Electric Eels Hunting Together to Zap Prey Surprise Scientists
More than 100 electric eels were discovered in one place deep in the Brazilian Amazon River basin, which surprised scientists given these creatures were believed to be quite solitary.
Researchers led by C. David de Santana from the Smithsonian's National Museum of Natural History noticed the eels were, in fact, hunting together. The snake-like creatures were herding small fish called tetras into small packs before shocking them with electricity.
The study was published in Ecology and Evolution on Thursday.
The hunting "pack" of eels' behavior stunned the scientists. "This is an extraordinary discovery," de Santana said. "Nothing like this has ever been documented in electric eels."
Their discovery reshapes the thoughts that eels are solitary creatures. According to de Santana, only nine fish species hunt in groups, compared with many more mammals who use this technique for hunting.
The type of electric eel the team observed in the Iriri River in the Brazilian state of Pará is called Volta and is capable of producing 860-volt electric shocks.
De Santana broke down what those numbers mean when he explained "[...] so in theory if 10 of them discharged at the same time, they could be producing up to 8,600 volts of electricity."
"That’s around the same voltage needed to power 100 light bulbs."
Today, a new paper in Ecology and Evolution challenges what researchers know about eels’ supposed loner behavior. https://t.co/BM9sIbIeOC— Smithsonian Magazine (@SmithsonianMag) January 14, 2021
The team's next steps include measuring these simultaneous shocks, which may bring about a few zaps to the researchers themselves — but as de Santana has experienced before, these electric shocks are certainly stunning, but only last about two-thousandths of a second. Don't be fooled though, it's still enough to create painful muscle spasms and knock a human off its feet.
During its latest research deep in the Amazon basin, the team noticed the Volta electric eels would hunt at twilight, starting off by swimming together in a large circle. They would corral the tetra fish into smaller and smaller shoals, moving the fish from deeper parts of the river towards the shallows.

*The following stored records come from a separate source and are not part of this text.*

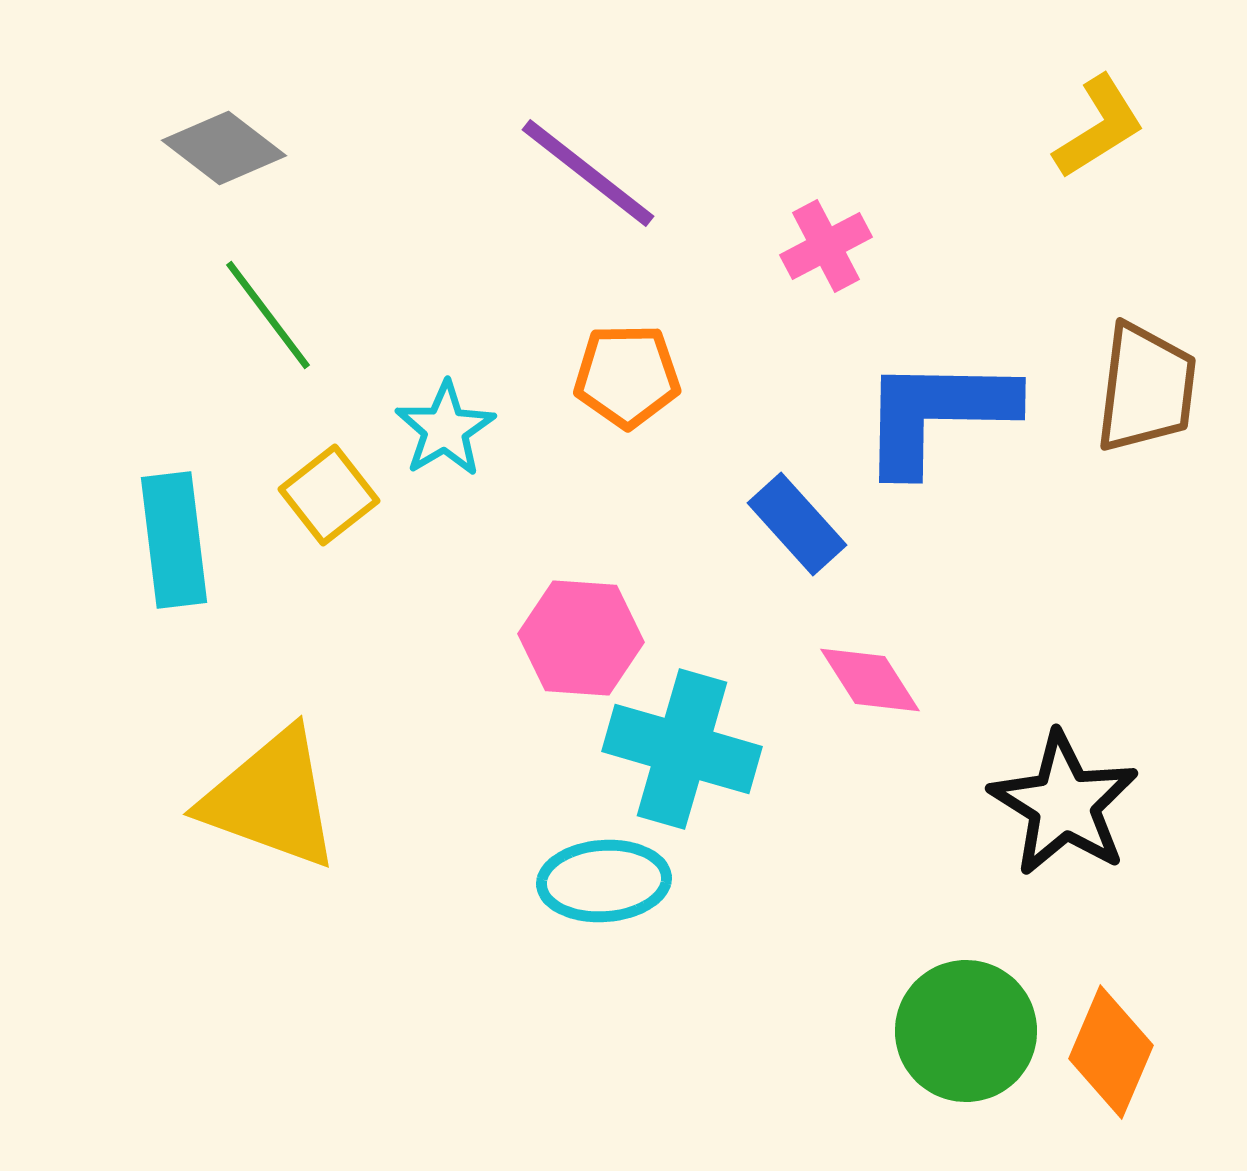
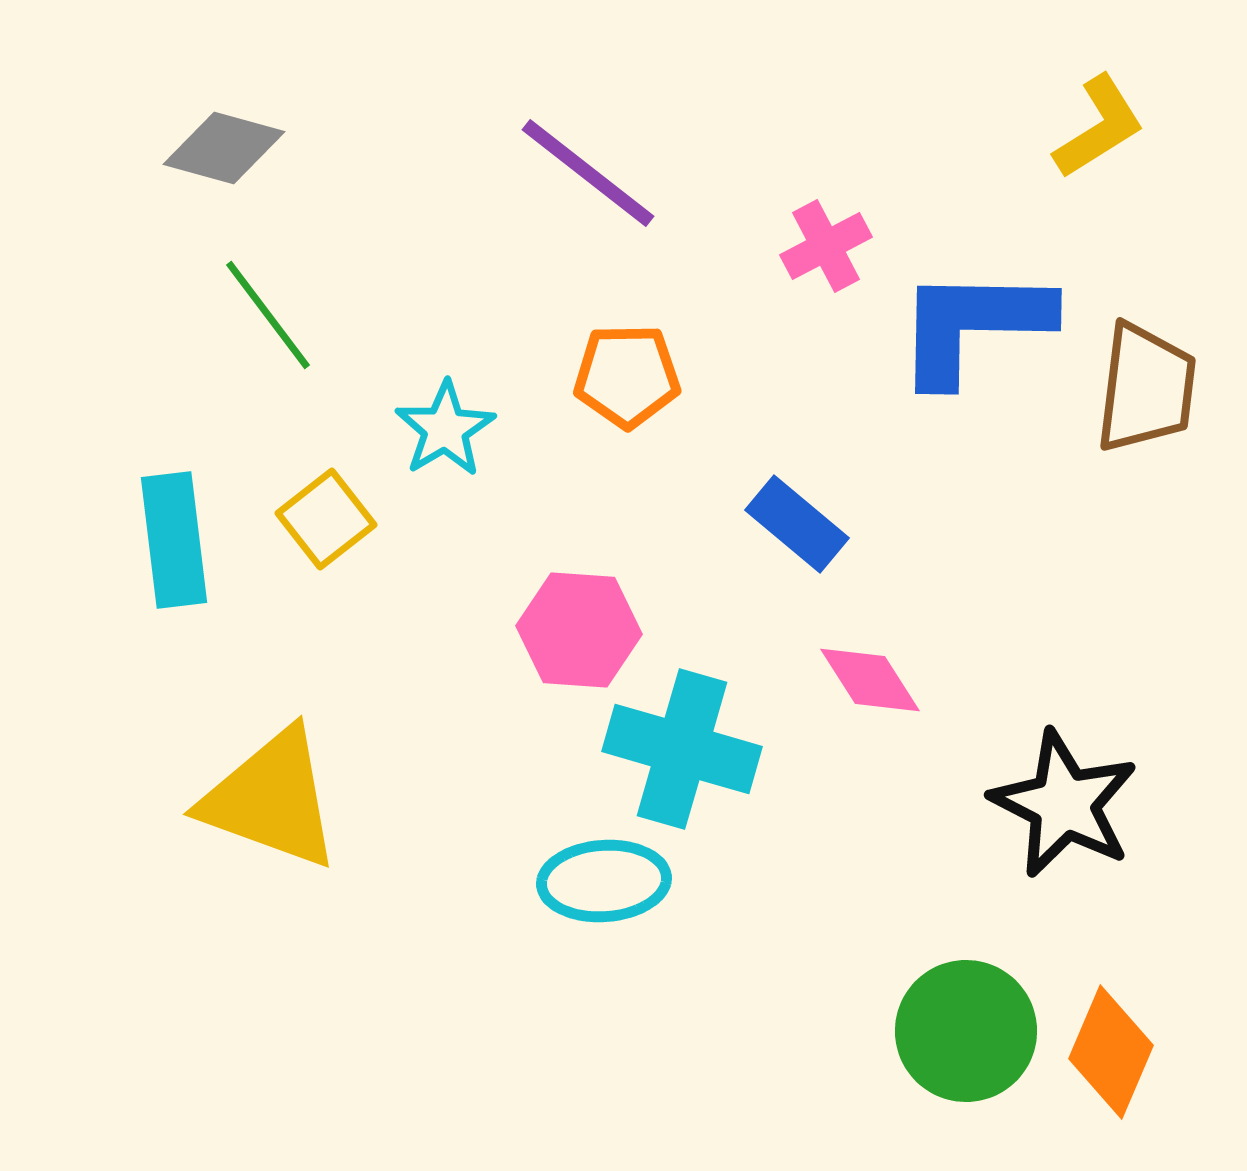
gray diamond: rotated 22 degrees counterclockwise
blue L-shape: moved 36 px right, 89 px up
yellow square: moved 3 px left, 24 px down
blue rectangle: rotated 8 degrees counterclockwise
pink hexagon: moved 2 px left, 8 px up
black star: rotated 5 degrees counterclockwise
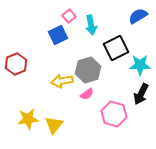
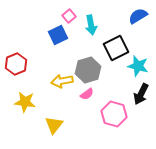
cyan star: moved 2 px left, 1 px down; rotated 15 degrees clockwise
yellow star: moved 3 px left, 17 px up; rotated 15 degrees clockwise
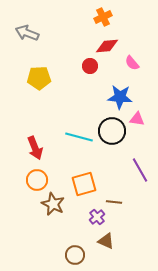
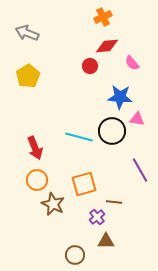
yellow pentagon: moved 11 px left, 2 px up; rotated 30 degrees counterclockwise
brown triangle: rotated 24 degrees counterclockwise
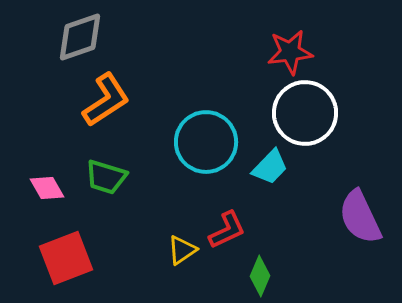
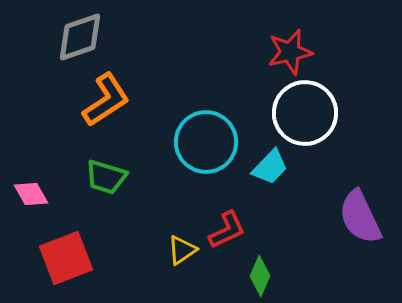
red star: rotated 6 degrees counterclockwise
pink diamond: moved 16 px left, 6 px down
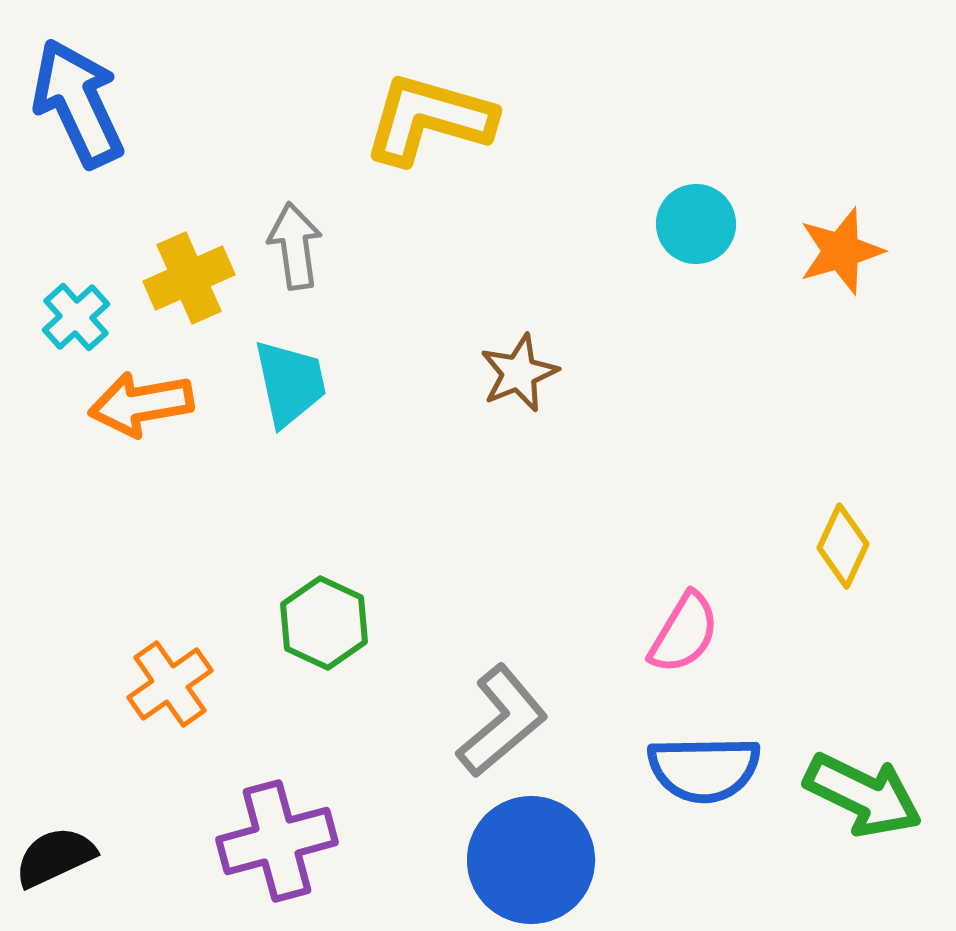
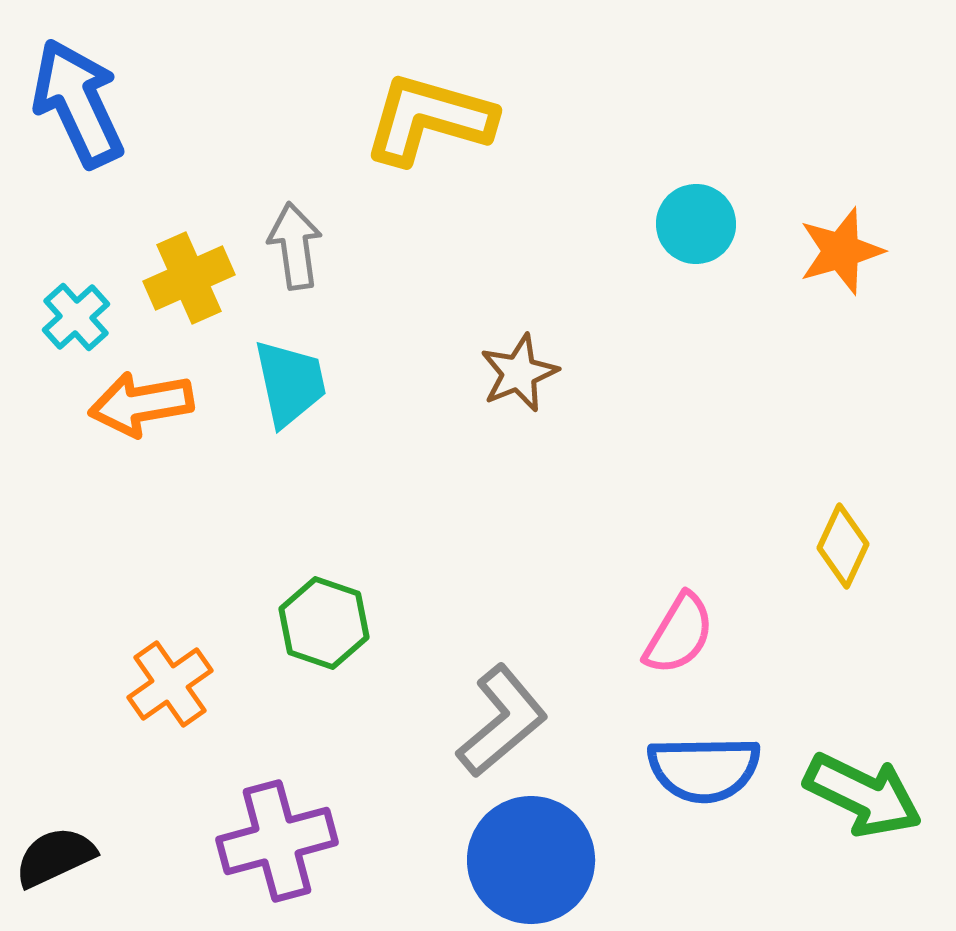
green hexagon: rotated 6 degrees counterclockwise
pink semicircle: moved 5 px left, 1 px down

Here, the eels broke off in groups between two and 10 and moved in closer to the fish to jointly launch an electric shock. These shocks sent the fish flying into the air and when they landed back in the water they were motionless from the stun. At this stage, all the eels would gather to feast on their prey.
This daily ritual took around one hour, as de Santana and his team noted.
"This is the only location where this behavior has been observed, but right now we think the eels probably show up every year," de Santana said. "Our initial hypothesis is that this is a relatively rare event that occurs only in places with lots of prey and enough shelter for large numbers of adult eels."